___ INFORMATION SUPPLIED

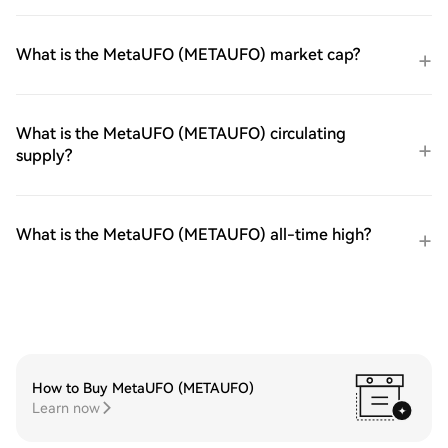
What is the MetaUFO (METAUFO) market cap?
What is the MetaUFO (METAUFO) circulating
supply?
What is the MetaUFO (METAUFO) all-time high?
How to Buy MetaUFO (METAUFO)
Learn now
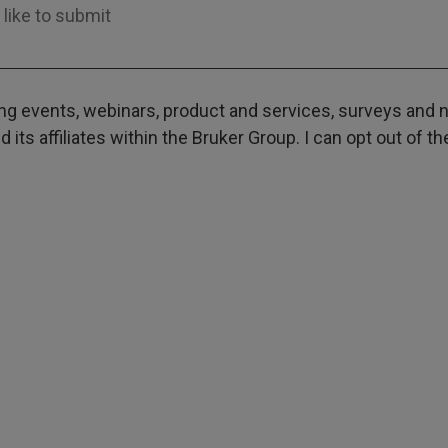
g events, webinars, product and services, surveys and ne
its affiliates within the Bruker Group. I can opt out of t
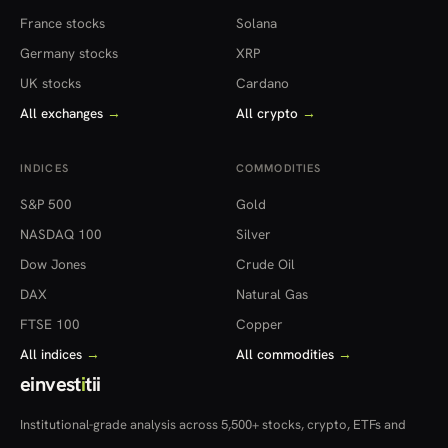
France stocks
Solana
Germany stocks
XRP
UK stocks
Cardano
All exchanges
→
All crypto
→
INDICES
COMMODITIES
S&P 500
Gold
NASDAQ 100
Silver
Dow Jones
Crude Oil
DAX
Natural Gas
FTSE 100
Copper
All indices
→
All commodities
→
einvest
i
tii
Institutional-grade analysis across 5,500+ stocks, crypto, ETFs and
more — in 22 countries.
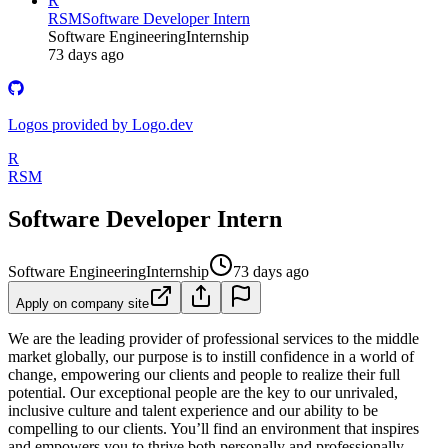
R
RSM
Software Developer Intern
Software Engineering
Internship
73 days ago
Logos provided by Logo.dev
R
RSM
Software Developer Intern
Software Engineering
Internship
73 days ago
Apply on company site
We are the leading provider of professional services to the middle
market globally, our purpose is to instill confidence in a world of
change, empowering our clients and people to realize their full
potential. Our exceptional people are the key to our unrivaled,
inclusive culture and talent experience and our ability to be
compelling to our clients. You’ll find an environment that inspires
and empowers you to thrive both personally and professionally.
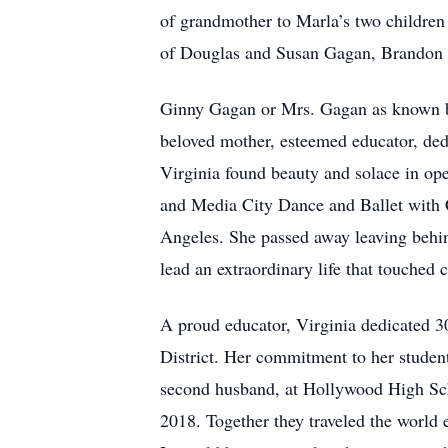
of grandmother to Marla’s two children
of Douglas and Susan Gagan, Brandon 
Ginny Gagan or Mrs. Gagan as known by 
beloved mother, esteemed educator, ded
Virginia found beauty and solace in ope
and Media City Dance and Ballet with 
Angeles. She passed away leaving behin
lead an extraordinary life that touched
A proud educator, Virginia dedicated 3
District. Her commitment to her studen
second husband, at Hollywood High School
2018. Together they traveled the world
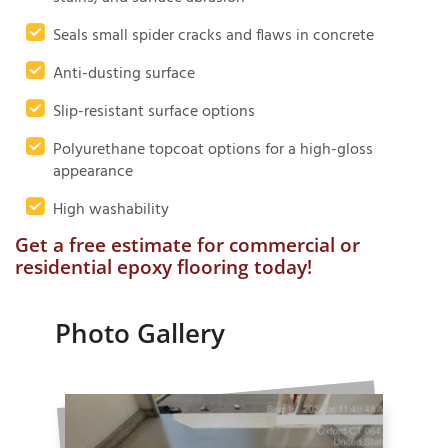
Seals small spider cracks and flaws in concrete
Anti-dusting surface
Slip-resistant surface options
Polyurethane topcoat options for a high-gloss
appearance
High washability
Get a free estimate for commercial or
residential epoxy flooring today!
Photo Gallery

______

## ASSIGNED TASK:
Reproduce the listing word for word. Do not carry over the pictures.

## WORKED SOLUTION:
What is the MetaUFO (METAUFO) market cap?
What is the MetaUFO (METAUFO) circulating
supply?
What is the MetaUFO (METAUFO) all-time high?
How to Buy MetaUFO (METAUFO)
Learn now
g events, webinars, product and services, surveys and ne
its affiliates within the Bruker Group. I can opt out of t
France stocks
Solana
Germany stocks
XRP
UK stocks
Cardano
All exchanges
→
All crypto
→
INDICES
COMMODITIES
S&P 500
Gold
NASDAQ 100
Silver
Dow Jones
Crude Oil
DAX
Natural Gas
FTSE 100
Copper
All indices
→
All commodities
→
einvest
i
tii
Institutional-grade analysis across 5,500+ stocks, crypto, ETFs and
more — in 22 countries.
R
RSM
Software Developer Intern
Software Engineering
Internship
73 days ago
Logos provided by Logo.dev
R
RSM
Software Developer Intern
Software Engineering
Internship
73 days ago
Apply on company site
We are the leading provider of professional services to the middle
market globally, our purpose is to instill confidence in a world of
change, empowering our clients and people to realize their full
potential. Our exceptional people are the key to our unrivaled,
inclusive culture and talent experience and our ability to be
compelling to our clients. You’ll find an environment that inspires
and empowers you to thrive both personally and professionally.
of grandmother to Marla’s two children
of Douglas and Susan Gagan, Brandon 
Ginny Gagan or Mrs. Gagan as known by 
beloved mother, esteemed educator, ded
Virginia found beauty and solace in ope
and Media City Dance and Ballet with 
Angeles. She passed away leaving behin
lead an extraordinary life that touched
A proud educator, Virginia dedicated 3
District. Her commitment to her studen
second husband, at Hollywood High School
2018. Together they traveled the world
Seals small spider cracks and flaws in concrete
Anti-dusting surface
Slip-resistant surface options
Polyurethane topcoat options for a high-gloss
appearance
High washability
Get a free estimate for commercial or
residential epoxy flooring today!
Photo Gallery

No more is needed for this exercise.